PROVIDED DATA

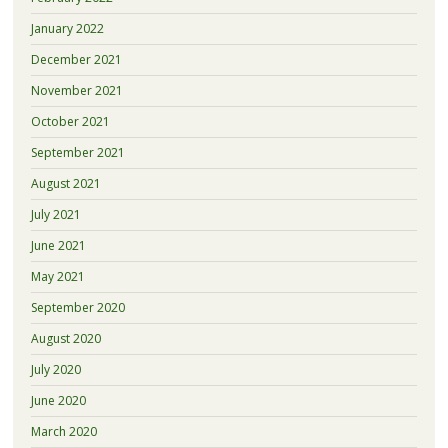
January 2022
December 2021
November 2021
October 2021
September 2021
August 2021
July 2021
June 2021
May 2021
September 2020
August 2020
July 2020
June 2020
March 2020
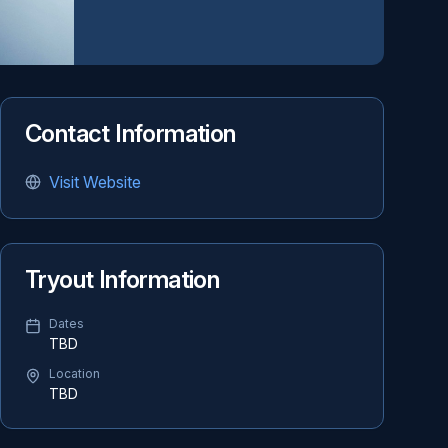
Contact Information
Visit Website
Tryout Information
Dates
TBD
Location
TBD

==

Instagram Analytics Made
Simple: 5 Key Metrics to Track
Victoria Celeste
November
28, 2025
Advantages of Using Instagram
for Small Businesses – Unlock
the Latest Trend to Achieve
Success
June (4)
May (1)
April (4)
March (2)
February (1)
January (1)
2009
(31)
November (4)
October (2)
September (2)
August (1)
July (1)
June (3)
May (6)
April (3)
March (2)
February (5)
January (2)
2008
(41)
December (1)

PROMPT
Show every line of the listing containing the string "September" by copying it.

WRITTEN ANSWER
September 2021
September 2020
September (2)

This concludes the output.